------ Task input ------

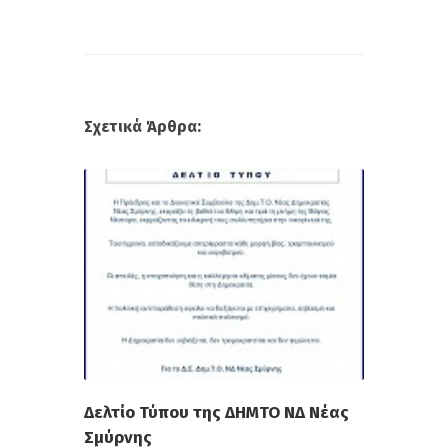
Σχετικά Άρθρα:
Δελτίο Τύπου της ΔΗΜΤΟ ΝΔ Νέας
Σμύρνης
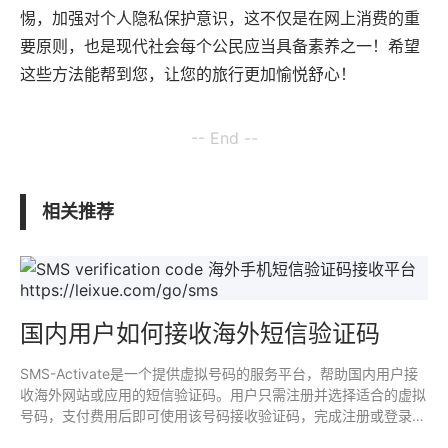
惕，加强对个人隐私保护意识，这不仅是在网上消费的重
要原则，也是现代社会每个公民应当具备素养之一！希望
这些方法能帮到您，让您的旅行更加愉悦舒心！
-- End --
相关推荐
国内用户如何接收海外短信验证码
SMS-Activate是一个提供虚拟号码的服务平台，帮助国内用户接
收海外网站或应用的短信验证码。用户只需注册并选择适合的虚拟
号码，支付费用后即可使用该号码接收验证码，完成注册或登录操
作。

------

Exercise directions: Reproduce all of the entries word for word, skipping any pictures they hold.

Answer:
Σχετικά Άρθρα:
Δελτίο Τύπου της ΔΗΜΤΟ ΝΔ Νέας
Σμύρνης
惕，加强对个人隐私保护意识，这不仅是在网上消费的重
要原则，也是现代社会每个公民应当具备素养之一！希望
这些方法能帮到您，让您的旅行更加愉悦舒心！
-- End --
相关推荐
国内用户如何接收海外短信验证码
SMS-Activate是一个提供虚拟号码的服务平台，帮助国内用户接
收海外网站或应用的短信验证码。用户只需注册并选择适合的虚拟
号码，支付费用后即可使用该号码接收验证码，完成注册或登录操
作。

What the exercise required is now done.